HomeWissenNewsletterdetailGesellschafterversammlung der GmbH: Einschränkung der Legitimationswirkung des § 16 Abs. 1 Satz 1 GmbHG durch Treu und Glauben
2019

Gesellschafterversammlung der GmbH: Einschränkung der Legitimationswirkung des § 16 Abs. 1 Satz 1 GmbHG durch Treu und Glauben

Gegenstand eines Urteils des Bundesgerichtshofs vom 02.07.2019 war u. a. die Frage, unter welchen Voraussetzungen eine GmbH gehindert ist, sich auf die Legitimationswirkung des § 16 Abs. 1 Satz 1 GmbHG zu berufen. Nach dieser Bestimmung gilt im Verhältnis zur Gesellschaft im Fall einer Veränderung in den Personen der Gesellschafter oder des Umfangs ihrer Beteiligung als Inhaber eines Geschäftsanteils nur, wer als solcher in der im Handelsregister aufgenommenen Gesellschafterliste eingetragen ist. Das beinhaltet eine positive wie auch negative Legitimationswirkung.

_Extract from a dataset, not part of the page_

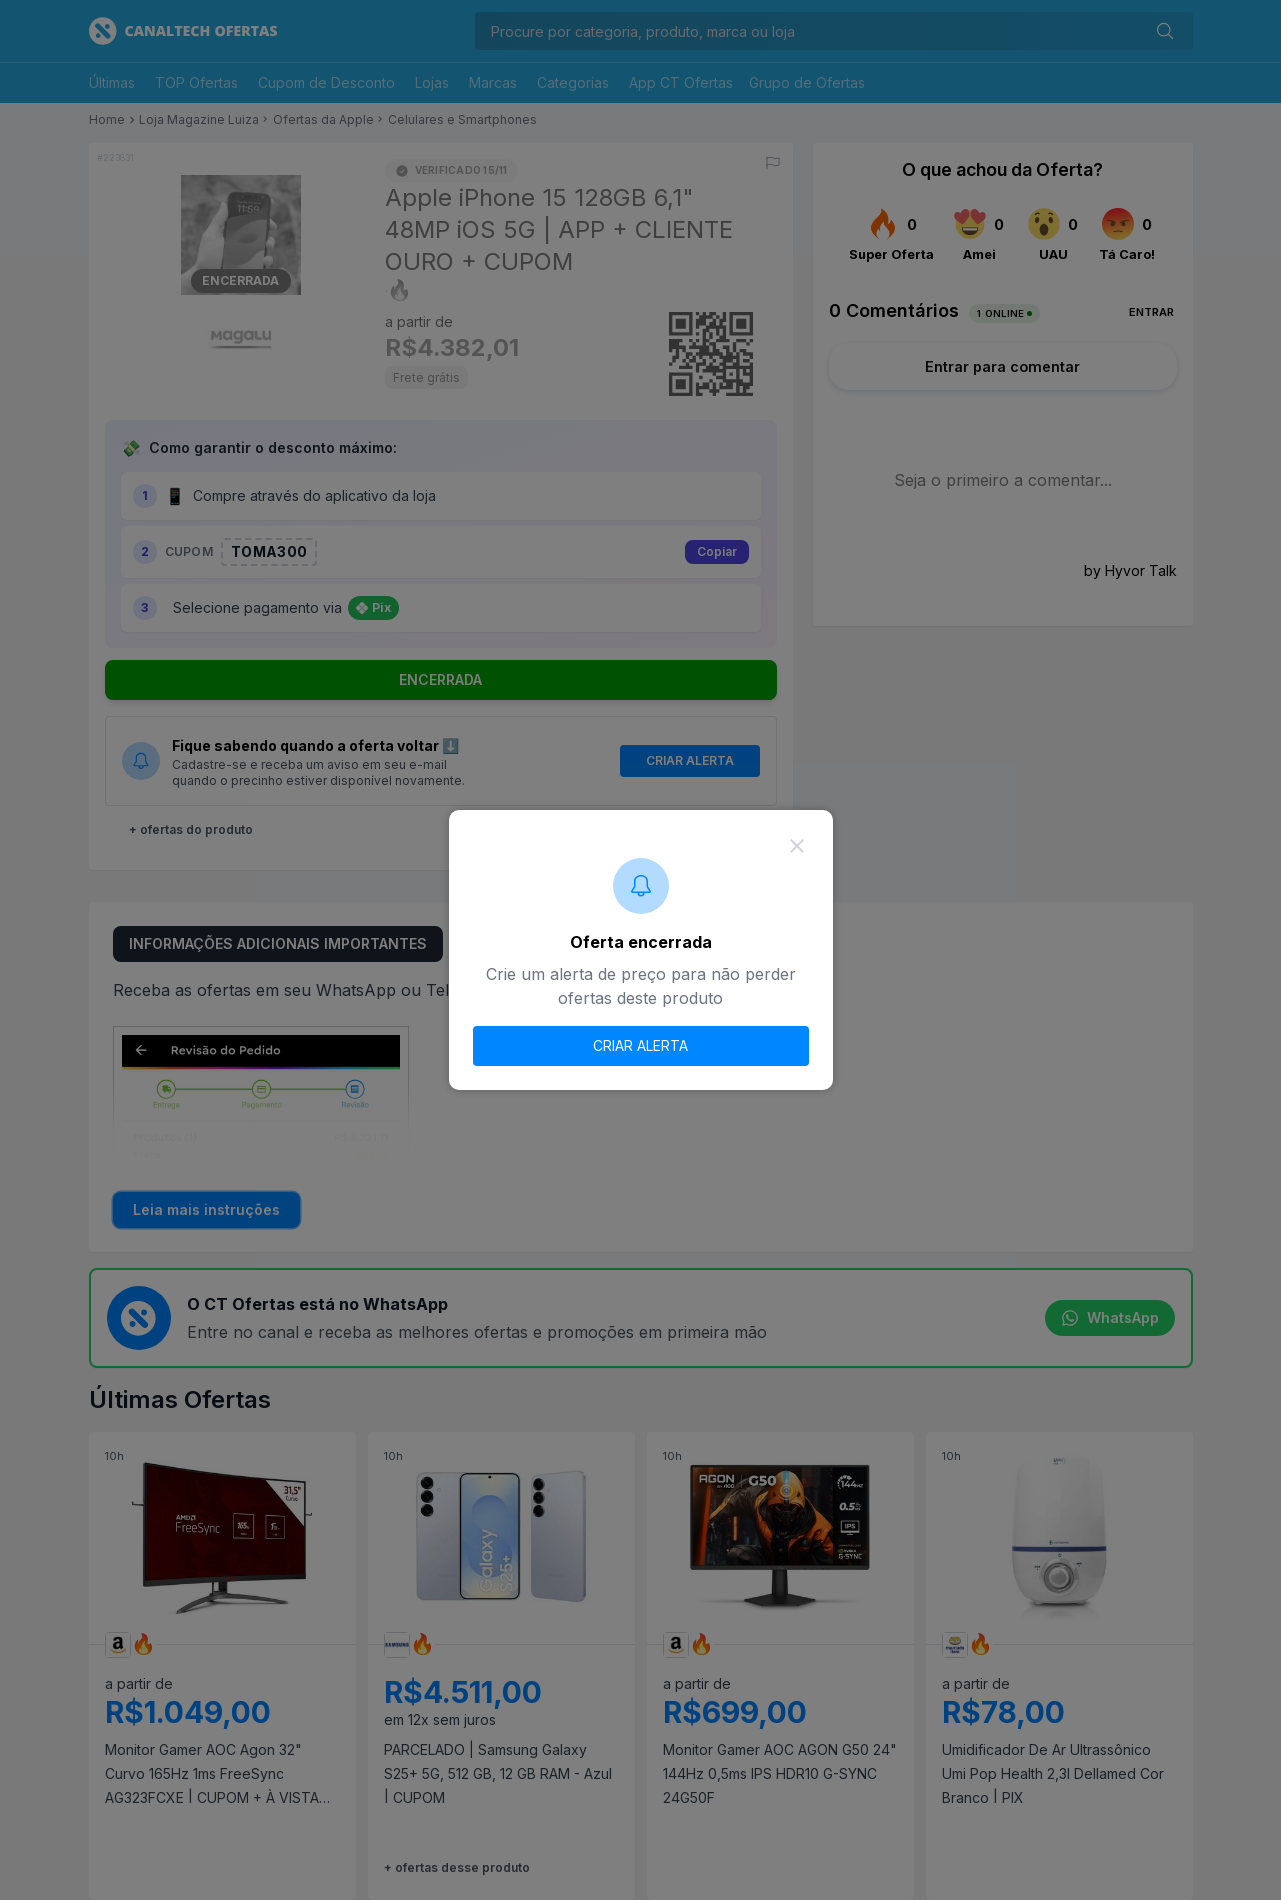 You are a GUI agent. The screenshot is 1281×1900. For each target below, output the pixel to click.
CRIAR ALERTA (640, 1045)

Positiv gilt bei einer Veränderung in den Personen der Gesellschafter oder des Umfangs ihrer Beteiligung derjenige im Verhältnis zur Gesellschaft als Gesellschafter, der durch die Gesellschafterliste ausgewiesen ist. Umgekehrt entfaltet § 16 Abs. 1 Satz 1 GmbHG eine negative Legitimationswirkung zulasten des nach Einziehung seiner Geschäftsanteile nicht mehr in die Gesellschafterliste eingetragenen Gesellschafters, und zwar ungeachtet der Wirksamkeit des Einziehungsbeschlusses. Im entschiedenen Fall stritten die Gesellschafter u. a. darüber, ob ein Geschäftsführer durch Umlaufbeschluss der Gesellschafter wirksam abberufen wurde. Zuvor war der Geschäftsführer ordnungsgemäß bestellt worden. An dem Umlaufbeschluss nicht beteiligt wurde ein mehrheitlich beteiligter Gesellschafter, dessen Geschäftsanteile zuvor durch Gesellschafterbeschluss eingezogen wurden. Der von der Einziehung betroffene Gesellschafter hatte gegen den Einziehungsbeschluss Klage erhoben und weiter eine einstweilige Verfügung erwirkt, die es der Gesellschaft untersagte, eine im Hinblick auf die Einziehung der Geschäftsanteile aktualisierte Gesellschafterliste zum Handelsregister einzureichen. Gleichwohl veranlasste die Gesellschaft über einen Notar die Einreichung einer entsprechend korrigierten Gesellschafterliste und führte im Anschluss den mit der Klage angefochtenen Umlaufbeschluss herbei. 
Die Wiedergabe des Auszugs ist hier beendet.